Through the Irrigated Rice Research Consortium (IRRC, see below), SSNM is being disseminated on a wide scale through partnerships among farmers, public and private organizations, NARS and IRRI at 21 sites in eight countries in tropical and subtropical Asia, each representing large domains (> 100,000 ha) with similar soils and cropping systems. Environmental impact studies are now needed to assess whether reductions in input use are having any widespread effect, and IRRI recognizes that combined economic and environmental ex post studies should be conducted in future to demonstrate the gains that are being made with these input reduction programmes.
IRRI is now developing SSNM for other elements such as phosphorus (P) and potassium (K) within a simple framework for farmer application that integrates fertilizer use with other seasonal crop operations.
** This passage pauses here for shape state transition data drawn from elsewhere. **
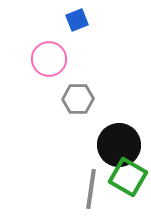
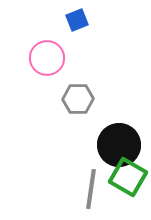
pink circle: moved 2 px left, 1 px up
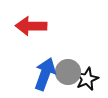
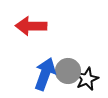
gray circle: moved 1 px up
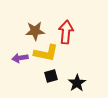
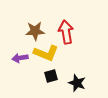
red arrow: rotated 15 degrees counterclockwise
yellow L-shape: rotated 10 degrees clockwise
black star: rotated 18 degrees counterclockwise
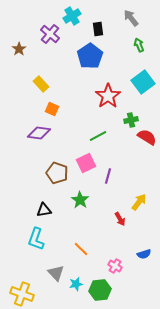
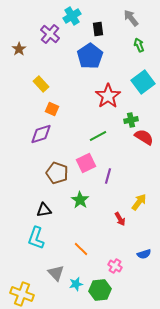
purple diamond: moved 2 px right, 1 px down; rotated 25 degrees counterclockwise
red semicircle: moved 3 px left
cyan L-shape: moved 1 px up
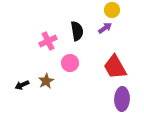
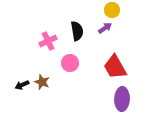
brown star: moved 4 px left, 1 px down; rotated 21 degrees counterclockwise
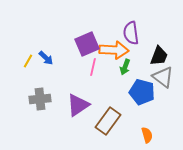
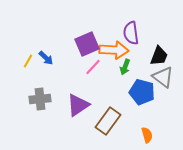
pink line: rotated 30 degrees clockwise
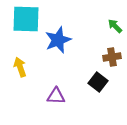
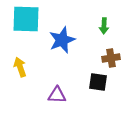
green arrow: moved 11 px left; rotated 133 degrees counterclockwise
blue star: moved 4 px right
brown cross: moved 1 px left, 1 px down
black square: rotated 30 degrees counterclockwise
purple triangle: moved 1 px right, 1 px up
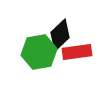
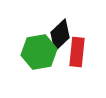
red rectangle: rotated 76 degrees counterclockwise
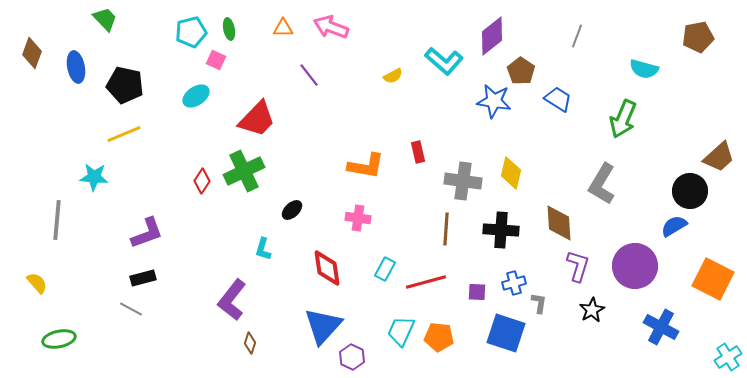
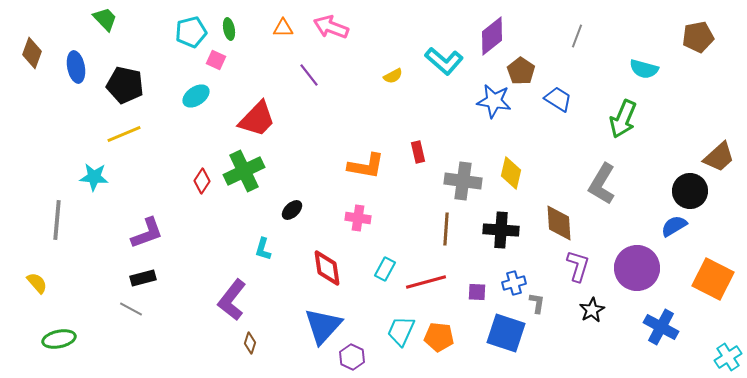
purple circle at (635, 266): moved 2 px right, 2 px down
gray L-shape at (539, 303): moved 2 px left
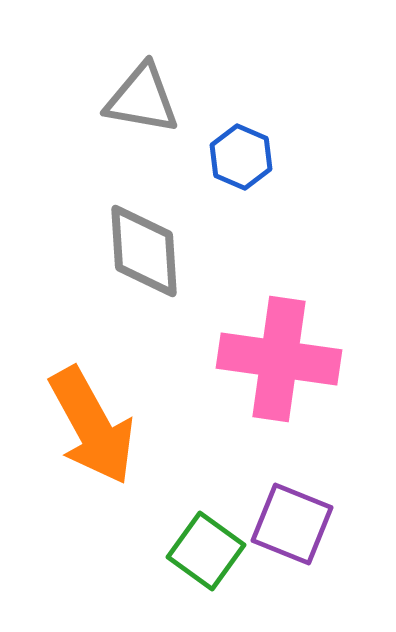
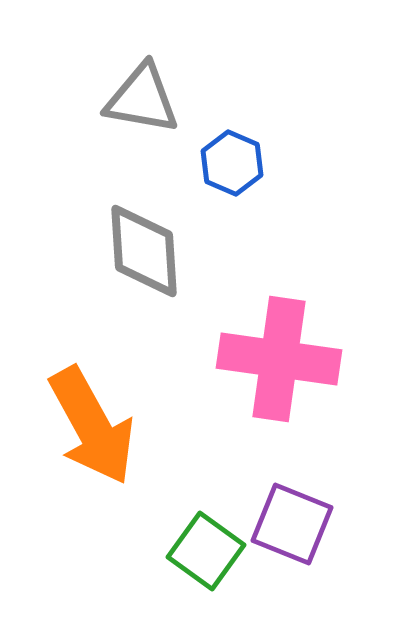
blue hexagon: moved 9 px left, 6 px down
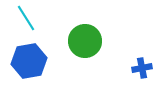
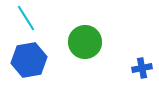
green circle: moved 1 px down
blue hexagon: moved 1 px up
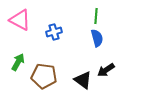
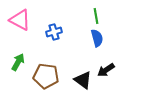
green line: rotated 14 degrees counterclockwise
brown pentagon: moved 2 px right
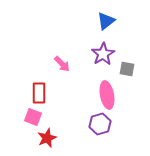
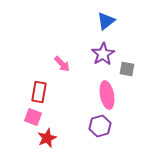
red rectangle: moved 1 px up; rotated 10 degrees clockwise
purple hexagon: moved 2 px down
Demonstration nutrient-omission plots identify which nutrients are required and give farmers a tool by which they can achieve balanced nutrition. For example, research results have indicated that hybrid varieties may require higher K applications to achieve full yield in farmers fields, whereas farmer applications of phosphate have often been found to be greater than are now needed, as residual P contents are high in many paddy soils.
IRRIs contribution to the Rice-Wheat Consortium (RWC) has been a major part of Project 4 over the past decade. The RWC stemmed from the concerns that intensification of irrigated rice-wheat system that occupy one fifth of the grain producing areas of Bangladesh, India, Nepal and Pakistan had started to exhaust the soil and was leading to yield decline, particularly in the wet season rice, from an average of 5 t/ha to 3t/ha in twenty years. As it is estimated that the demand for rice and wheat will grow at 2% per annum in the next 20 years in this region, there was a need for a radical reappraisal of the existing production systems.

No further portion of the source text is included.